I can see why $(2)\implies (1)$. This is because $ad_X$ is diagonalizable and hence $\dim \ker ad_X$ equals the multiplicity of the zero eigenvalue namely $\dim \mathfrak{h}$. But clearly $\mathfrak{z}(X)\supset\mathfrak{h}$, therefore $\mathfrak{z}(X)=\mathfrak{h}$.
Can anyone give me a hint on how to get the other implication?
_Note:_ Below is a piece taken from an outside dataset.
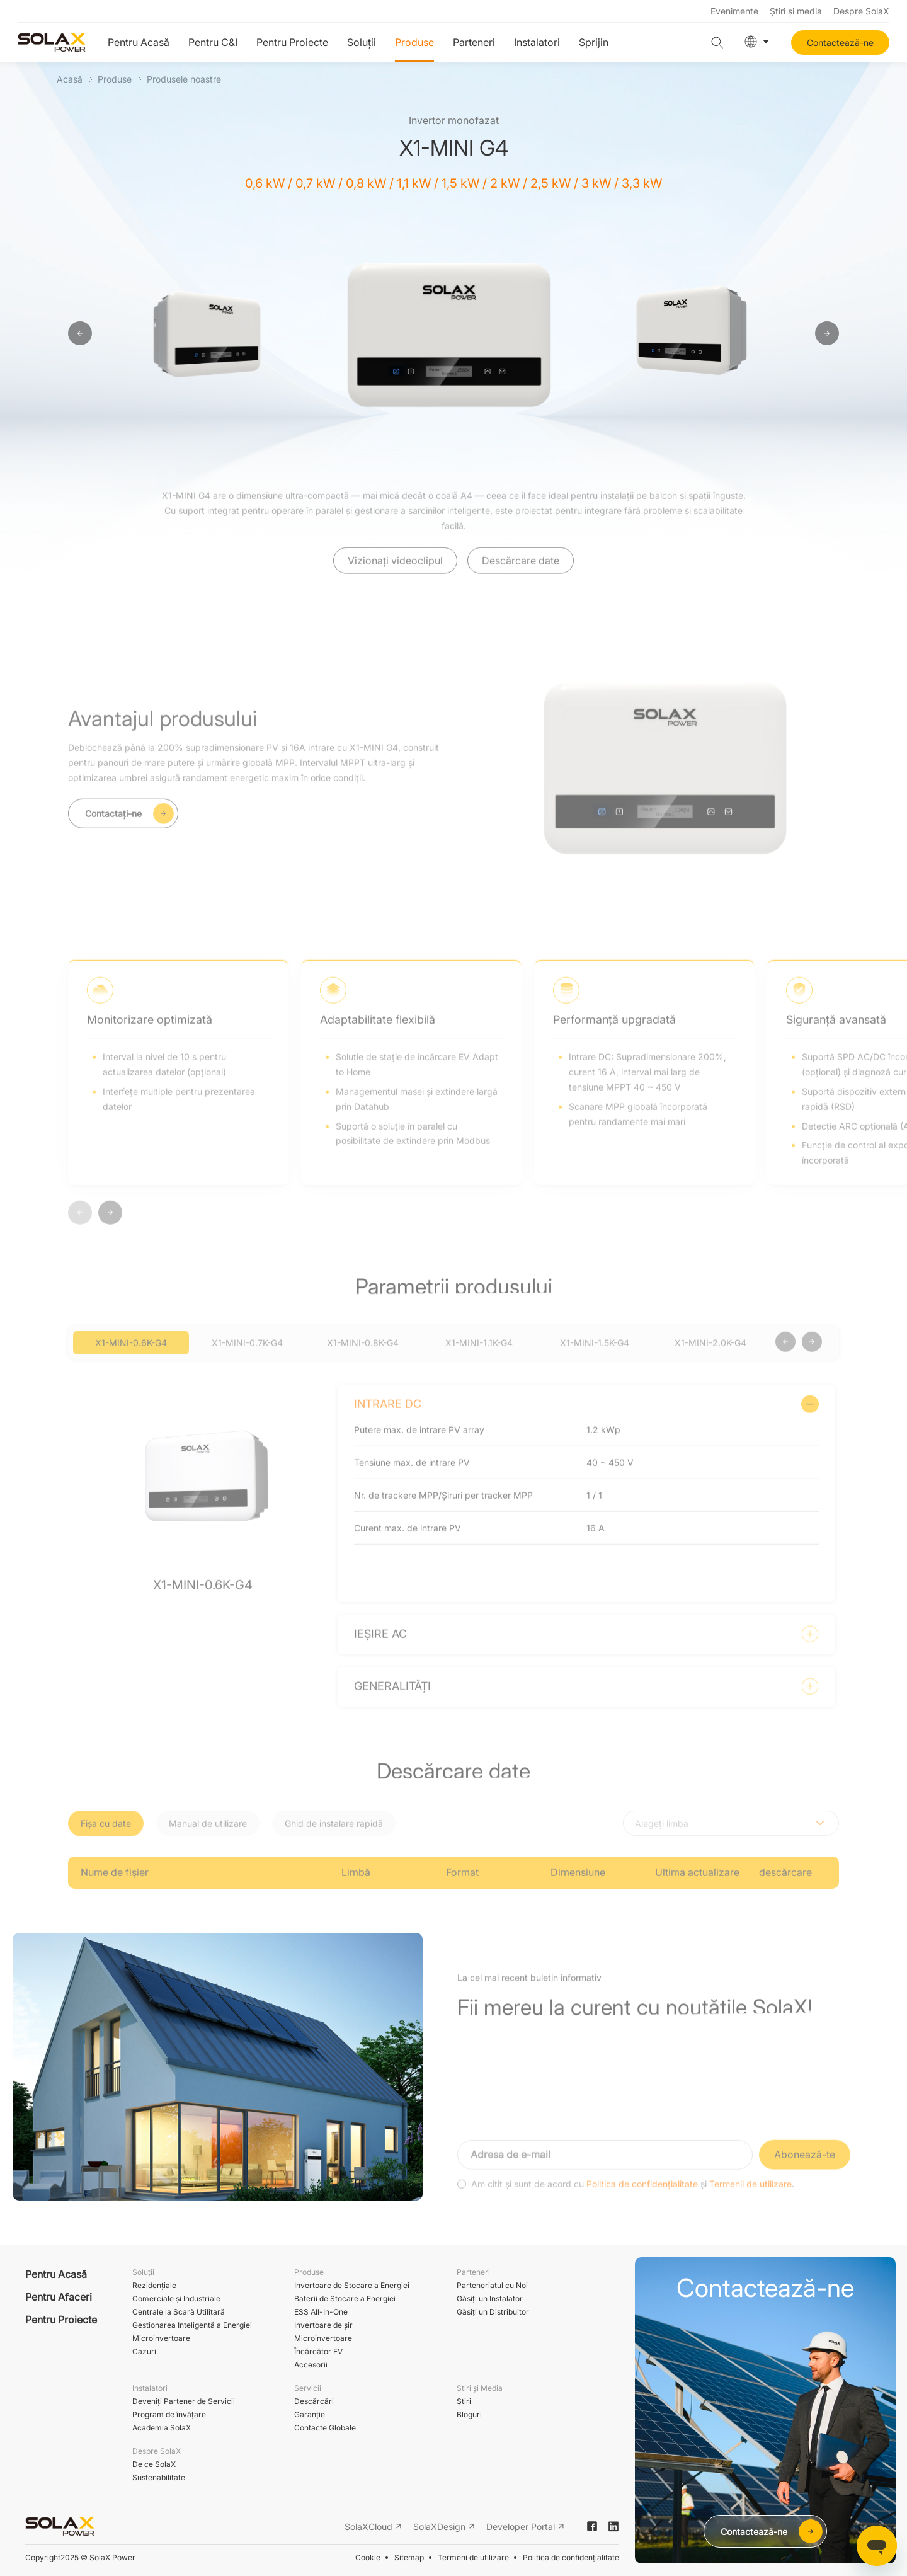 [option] (210, 334)
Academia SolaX (161, 2427)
I know that $\alpha_i(X)^2$ are the eigenvalues of $ad_X^2$, but I can't quite see why this should imply the requirement about $\alpha_i(X)^2$. Are the two definitions equivalent?
If I understand correctly, the centralizer of $X\in\mathfrak{h}$ is $\mathfrak{h}\oplus\bigoplus_{i:\alpha_i(X)=0}\mathfrak{l}_i$. This centralizer is reduced to $\mathfrak{h}$ iff $X\notin\bigcup_i\mathrm{Ker}(\alpha_i)$. So this yields the equivalence if "distinct" is removed from 2.
Next one has to understand the condition that the $\alpha_i(X)^2$ are nonzero and distinct; this requires some more specific knowledge about roots.
First, your definition of root only defines $\alpha_i$ up to sign, but it does not matter since you square it. Then, to use the general theory, you need to relate this to roots in the usual sense. Then the roots $\beta_i$ in the complexification are precisely the $\pm i\alpha_i$.
So the condition is that $\beta_i(X)\neq 0$, $\beta_i(X)\pm\beta_j(X)\neq 0$ for all $i\neq j$. But looking at simple root systems (e.g., $A_1\times A_1$ or $A_2$) shows that we can find roots $\beta_i,\beta_j$ such that $\beta_i+\beta_j$ is not collinear to any root. So we can find $X$ such that $\alpha_i(X)^2=\alpha_j(X)^2$ although (1) holds. In conclusion (2) is in general stronger than (1).